If you don't define a list of versions
all versions of the library will be tested.
If you want to add custom arguments for your template (beyond a base image that
is derived for your Python software, and the dependency name to derive wheels to install)
you can do this with args:
analysis:
name: Testing tensorflow
packagemanager: pypi
dockerfile: Dockerfile
args:
additionaldeps:
- scikit-learn
The functionality of your arguments is up to you. In the example above, additionaldeps
would be a list, so likely you would loop over it in your Dockerfile template (which uses jinja2).
Dockerfile
The Dockerfile template (specified in the caliper.yaml) should expect the following arguments from the caliper analysis script:
- base: The base python image, derived from the wheel we need to install
- filename: the url filename of the wheel to download with wget
- basename: the basename of that to install with pip
Additional arguments under args will be handed to the template, and are up to you to define and render appropriately.
Metrics Extractor
Finally, a metrics extractor provides an easy interface to iterate over versions of a package, and extract some kind of metric. There are two ways to go about it - starting with a repository that already has tags of interest, or starting with a manager that will be used to create it.
Extraction Using Client
When installed, caliper comes with an executable, caliper
that can make it easy
to extract a version repository.
$ caliper --help
usage: caliper [-h] [--version] {version,metrics,analyze,extract,view} ...
Caliper is a tool for measuring and assessing changes in packages.
optional arguments:
-h, --help show this help message and exit
--version suppress additional output.
actions:
actions
{version,metrics,analyze,extract,view}
actions
version show software version
metrics see metrics available
analyze analyze functionality of a package.
extract extract one or more metrics for a software package.
view extract a metric and view a plot.
LOGGING:
--quiet suppress logging.
--verbose verbose output for logging.
--log-disable-color Disable color for snakeface logging.
--log-use-threads Force threads rather than processes.
The extract
command allows to extract metrics for a package:
$ caliper extract --help
usage: caliper extract [-h] [--metric METRIC] [--outdir OUTDIR] [--no-cleanup] [packages [packages ...]]
positional arguments:
packages packages to extract, e.g., pypi, GitHub, or (eventually) spack.
optional arguments:
-h, --help show this help message and exit
--metric METRIC one or more metrics to extract (comma separated), defaults to all metrics
--outdir OUTDIR output directory to write files (defaults to temporary directory)
--no-cleanup do not cleanup temporary extraction repositories.
--force if a metric file exists, do not overwrite.
But first we might want to see metrics available:
$ caliper metrics
totalcounts: caliper.metrics.collection.totalcounts.metric.Totalcounts
changedlines: caliper.metrics.collection.changedlines.metric.Changedlines
Let's say we want to extract the changedlines metric for a pypi repository, sif, which will return insertions, deletions, and overall change for each tagged release.
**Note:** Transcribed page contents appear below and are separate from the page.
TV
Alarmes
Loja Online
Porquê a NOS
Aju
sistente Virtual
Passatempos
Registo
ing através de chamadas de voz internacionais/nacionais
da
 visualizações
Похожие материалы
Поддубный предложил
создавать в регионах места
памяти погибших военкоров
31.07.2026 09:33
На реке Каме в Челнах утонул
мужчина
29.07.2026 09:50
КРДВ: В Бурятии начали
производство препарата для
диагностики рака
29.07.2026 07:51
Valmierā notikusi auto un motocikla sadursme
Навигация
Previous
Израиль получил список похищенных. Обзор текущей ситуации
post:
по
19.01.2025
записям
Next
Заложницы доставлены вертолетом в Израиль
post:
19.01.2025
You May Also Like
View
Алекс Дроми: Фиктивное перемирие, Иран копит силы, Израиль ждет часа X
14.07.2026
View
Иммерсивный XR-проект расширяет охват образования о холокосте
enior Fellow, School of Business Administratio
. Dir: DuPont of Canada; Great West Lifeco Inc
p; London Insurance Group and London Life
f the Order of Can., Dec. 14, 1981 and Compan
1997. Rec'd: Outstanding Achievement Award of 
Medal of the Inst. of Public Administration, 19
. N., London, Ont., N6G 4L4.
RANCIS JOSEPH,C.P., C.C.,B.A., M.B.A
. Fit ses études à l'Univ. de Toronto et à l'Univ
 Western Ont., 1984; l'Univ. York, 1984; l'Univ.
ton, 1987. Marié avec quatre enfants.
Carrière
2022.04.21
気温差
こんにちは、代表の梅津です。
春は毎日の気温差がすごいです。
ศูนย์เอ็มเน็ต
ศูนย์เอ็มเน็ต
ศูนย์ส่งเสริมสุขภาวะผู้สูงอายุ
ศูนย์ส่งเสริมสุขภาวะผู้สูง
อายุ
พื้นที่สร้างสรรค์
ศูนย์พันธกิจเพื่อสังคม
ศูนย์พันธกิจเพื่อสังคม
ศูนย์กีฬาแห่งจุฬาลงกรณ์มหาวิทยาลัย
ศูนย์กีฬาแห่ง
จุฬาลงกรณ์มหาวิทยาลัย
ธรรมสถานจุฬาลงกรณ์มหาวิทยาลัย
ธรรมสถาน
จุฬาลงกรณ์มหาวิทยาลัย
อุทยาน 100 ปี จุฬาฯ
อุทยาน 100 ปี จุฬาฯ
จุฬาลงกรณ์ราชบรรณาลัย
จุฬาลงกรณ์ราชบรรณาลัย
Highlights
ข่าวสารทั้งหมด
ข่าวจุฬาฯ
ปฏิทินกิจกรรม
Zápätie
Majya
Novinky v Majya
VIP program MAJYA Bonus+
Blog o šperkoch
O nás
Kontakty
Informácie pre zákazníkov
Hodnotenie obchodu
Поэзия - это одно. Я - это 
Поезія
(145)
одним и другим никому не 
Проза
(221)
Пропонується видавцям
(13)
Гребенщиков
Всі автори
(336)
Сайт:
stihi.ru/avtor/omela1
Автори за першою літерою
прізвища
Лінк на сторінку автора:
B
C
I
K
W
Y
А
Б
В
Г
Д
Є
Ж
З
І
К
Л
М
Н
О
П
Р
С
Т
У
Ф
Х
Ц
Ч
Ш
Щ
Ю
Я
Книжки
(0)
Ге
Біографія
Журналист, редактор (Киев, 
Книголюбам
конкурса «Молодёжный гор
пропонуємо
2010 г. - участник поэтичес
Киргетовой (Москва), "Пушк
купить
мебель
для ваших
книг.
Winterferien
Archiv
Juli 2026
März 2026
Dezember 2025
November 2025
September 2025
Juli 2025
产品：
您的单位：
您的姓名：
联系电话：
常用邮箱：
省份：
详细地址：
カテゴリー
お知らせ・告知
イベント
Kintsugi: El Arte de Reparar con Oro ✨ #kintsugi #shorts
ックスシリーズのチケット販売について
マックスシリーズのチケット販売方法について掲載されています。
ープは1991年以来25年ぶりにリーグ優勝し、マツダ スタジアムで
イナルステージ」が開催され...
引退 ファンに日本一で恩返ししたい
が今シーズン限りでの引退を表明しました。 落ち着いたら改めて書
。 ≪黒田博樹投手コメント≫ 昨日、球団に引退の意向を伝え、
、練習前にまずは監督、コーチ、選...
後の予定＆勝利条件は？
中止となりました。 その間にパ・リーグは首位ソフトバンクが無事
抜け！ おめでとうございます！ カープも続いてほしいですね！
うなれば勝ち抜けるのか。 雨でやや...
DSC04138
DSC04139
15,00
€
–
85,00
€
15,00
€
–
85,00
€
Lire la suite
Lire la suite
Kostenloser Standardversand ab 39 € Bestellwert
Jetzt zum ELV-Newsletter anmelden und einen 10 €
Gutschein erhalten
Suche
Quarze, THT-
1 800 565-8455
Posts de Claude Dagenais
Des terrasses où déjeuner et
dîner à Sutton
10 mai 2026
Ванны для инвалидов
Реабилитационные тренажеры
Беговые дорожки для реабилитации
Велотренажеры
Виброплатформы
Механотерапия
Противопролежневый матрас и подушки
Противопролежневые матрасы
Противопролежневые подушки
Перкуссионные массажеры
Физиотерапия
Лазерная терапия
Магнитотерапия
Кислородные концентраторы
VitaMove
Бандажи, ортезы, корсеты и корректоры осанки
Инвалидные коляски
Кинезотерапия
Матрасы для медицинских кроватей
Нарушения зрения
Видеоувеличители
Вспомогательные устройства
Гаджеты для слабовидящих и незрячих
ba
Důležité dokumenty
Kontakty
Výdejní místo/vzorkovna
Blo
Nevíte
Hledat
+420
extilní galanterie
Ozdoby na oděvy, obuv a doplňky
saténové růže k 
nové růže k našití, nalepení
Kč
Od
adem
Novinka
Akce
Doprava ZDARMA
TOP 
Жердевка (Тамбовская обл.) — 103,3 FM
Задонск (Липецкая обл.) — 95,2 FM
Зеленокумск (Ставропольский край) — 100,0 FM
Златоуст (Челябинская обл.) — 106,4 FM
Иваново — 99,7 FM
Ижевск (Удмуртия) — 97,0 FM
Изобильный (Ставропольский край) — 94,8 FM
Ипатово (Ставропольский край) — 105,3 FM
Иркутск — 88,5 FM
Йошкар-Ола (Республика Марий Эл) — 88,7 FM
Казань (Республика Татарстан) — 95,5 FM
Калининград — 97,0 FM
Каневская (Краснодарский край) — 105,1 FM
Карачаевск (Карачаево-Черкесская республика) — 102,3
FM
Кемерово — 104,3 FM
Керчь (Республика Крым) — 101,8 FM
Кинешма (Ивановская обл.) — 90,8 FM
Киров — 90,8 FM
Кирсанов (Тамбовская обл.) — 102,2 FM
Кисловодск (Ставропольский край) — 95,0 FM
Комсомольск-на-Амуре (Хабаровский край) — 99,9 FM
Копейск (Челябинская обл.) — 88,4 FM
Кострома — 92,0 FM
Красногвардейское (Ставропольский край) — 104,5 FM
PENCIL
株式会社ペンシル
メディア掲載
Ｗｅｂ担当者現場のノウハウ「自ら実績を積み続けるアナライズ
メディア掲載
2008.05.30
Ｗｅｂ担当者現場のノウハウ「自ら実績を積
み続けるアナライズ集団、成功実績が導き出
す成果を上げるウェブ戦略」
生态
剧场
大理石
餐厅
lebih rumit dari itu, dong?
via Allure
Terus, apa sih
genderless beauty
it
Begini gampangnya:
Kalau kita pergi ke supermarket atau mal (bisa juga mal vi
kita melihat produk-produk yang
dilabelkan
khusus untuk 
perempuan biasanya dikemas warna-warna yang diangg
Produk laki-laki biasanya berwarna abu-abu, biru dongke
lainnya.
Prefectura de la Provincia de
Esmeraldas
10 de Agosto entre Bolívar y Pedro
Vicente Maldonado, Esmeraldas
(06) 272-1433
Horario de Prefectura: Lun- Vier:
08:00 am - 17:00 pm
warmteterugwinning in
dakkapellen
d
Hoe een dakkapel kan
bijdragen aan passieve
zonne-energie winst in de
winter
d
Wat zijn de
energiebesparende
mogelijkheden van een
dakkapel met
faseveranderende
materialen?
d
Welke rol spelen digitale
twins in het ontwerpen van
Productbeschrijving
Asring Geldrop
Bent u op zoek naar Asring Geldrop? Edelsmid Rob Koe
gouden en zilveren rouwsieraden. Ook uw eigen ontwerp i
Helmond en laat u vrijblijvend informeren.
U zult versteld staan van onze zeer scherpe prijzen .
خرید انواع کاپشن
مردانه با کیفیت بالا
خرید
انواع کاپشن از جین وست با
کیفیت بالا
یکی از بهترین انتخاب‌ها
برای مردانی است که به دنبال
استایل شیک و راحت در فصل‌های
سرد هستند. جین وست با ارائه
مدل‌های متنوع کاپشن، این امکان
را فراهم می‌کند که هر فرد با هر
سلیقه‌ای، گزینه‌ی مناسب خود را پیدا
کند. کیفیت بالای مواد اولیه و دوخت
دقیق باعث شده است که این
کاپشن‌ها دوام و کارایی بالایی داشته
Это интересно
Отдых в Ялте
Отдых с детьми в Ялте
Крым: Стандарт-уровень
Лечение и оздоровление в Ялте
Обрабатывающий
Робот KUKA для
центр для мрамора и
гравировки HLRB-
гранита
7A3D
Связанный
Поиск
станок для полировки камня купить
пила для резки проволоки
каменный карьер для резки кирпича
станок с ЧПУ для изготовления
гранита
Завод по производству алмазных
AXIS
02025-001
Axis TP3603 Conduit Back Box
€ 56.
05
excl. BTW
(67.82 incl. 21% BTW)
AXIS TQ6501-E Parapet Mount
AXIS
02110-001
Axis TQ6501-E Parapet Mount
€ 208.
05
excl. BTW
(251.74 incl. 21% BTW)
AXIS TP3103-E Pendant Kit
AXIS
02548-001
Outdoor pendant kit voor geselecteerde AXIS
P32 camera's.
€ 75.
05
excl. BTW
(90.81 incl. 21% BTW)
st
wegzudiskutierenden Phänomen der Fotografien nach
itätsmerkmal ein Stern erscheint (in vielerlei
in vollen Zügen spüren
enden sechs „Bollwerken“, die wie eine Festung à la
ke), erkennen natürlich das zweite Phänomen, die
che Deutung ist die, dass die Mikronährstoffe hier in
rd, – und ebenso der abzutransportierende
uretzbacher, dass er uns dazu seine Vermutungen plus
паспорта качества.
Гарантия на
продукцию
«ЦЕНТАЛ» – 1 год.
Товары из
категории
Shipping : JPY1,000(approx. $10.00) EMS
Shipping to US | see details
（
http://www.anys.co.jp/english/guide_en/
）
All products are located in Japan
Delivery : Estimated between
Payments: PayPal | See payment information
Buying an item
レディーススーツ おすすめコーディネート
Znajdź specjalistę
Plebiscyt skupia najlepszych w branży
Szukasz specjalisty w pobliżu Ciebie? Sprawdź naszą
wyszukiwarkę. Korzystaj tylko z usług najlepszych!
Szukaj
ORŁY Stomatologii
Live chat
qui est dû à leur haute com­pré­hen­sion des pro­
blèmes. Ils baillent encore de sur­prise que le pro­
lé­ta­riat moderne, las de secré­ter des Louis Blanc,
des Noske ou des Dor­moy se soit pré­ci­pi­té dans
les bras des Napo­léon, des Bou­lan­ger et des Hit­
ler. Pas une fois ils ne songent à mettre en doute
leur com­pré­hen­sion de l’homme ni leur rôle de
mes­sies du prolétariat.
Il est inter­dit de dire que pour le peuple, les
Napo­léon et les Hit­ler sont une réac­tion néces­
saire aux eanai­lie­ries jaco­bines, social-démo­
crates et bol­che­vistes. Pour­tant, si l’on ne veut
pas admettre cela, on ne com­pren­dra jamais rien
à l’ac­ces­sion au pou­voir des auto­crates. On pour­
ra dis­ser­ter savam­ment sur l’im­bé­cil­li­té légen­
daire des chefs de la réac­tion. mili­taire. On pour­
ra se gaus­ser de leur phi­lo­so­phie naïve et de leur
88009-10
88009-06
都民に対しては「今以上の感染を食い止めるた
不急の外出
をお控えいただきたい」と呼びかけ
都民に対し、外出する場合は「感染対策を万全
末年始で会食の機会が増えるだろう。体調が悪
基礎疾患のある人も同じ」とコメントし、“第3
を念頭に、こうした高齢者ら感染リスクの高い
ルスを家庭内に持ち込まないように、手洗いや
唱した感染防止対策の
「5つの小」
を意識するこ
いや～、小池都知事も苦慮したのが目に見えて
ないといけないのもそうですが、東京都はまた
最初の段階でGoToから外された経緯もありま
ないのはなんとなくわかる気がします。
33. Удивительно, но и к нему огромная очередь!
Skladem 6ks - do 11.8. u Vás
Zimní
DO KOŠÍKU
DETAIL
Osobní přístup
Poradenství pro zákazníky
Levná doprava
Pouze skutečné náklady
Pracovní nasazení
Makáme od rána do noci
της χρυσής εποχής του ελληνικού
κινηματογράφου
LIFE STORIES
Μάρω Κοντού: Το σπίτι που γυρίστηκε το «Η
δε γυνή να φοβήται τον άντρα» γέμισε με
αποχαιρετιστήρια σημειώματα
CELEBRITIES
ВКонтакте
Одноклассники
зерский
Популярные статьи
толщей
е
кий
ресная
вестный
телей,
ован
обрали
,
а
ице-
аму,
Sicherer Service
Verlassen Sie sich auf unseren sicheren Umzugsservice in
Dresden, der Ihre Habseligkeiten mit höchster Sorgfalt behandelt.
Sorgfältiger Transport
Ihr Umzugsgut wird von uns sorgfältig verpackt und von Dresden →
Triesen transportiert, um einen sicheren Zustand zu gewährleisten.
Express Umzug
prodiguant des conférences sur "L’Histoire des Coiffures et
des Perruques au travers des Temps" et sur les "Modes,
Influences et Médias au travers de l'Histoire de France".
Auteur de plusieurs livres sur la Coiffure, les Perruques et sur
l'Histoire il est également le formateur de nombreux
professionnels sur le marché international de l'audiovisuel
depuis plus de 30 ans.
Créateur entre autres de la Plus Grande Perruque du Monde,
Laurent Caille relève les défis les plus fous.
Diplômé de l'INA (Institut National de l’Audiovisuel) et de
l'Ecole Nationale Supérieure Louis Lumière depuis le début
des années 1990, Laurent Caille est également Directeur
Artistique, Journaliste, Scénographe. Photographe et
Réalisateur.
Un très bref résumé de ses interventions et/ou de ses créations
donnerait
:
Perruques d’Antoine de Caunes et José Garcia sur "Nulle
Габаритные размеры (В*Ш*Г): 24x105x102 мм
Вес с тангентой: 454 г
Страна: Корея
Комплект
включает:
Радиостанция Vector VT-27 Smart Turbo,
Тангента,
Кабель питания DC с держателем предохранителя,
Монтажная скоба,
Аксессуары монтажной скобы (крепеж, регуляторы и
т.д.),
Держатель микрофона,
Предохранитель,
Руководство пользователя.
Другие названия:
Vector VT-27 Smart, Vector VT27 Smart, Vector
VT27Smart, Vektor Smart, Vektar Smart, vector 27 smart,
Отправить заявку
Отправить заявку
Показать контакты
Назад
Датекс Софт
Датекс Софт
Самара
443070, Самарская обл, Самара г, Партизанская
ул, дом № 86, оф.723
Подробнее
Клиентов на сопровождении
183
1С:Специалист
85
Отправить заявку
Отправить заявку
That would look like this:
caliper extract --metric changedlines pypi:sif
Found 2 versions for sif
Repository for [manager:sif] is created at /tmp/sif-26hqifbm
Results written to /tmp/caliper-p633odvg
By default, if you don't specify an output directory, the metrics will be saved to the present working directory. The organizaion is by package type, name, and then results files:
$ tree /tmp/caliper-p633odvg
/tmp/caliper-p633odvg
└── pypi
└── sif
└── changedlines
├── changedlines-file-results.json
└── changedlines-summed-results.json
3 directories, 2 files
but you can instead save to an output folder of your choosing (with the same structure).
mkdir -p examples/metrics/
caliper extract --metric changedlines --outdir examples/metrics/ pypi:sif
Found 2 versions for sif
Repository for [manager:sif] is created at /tmp/sif-0vpe767q
Results written to examples/metrics/
These files are provided for inspection under examples/metrics.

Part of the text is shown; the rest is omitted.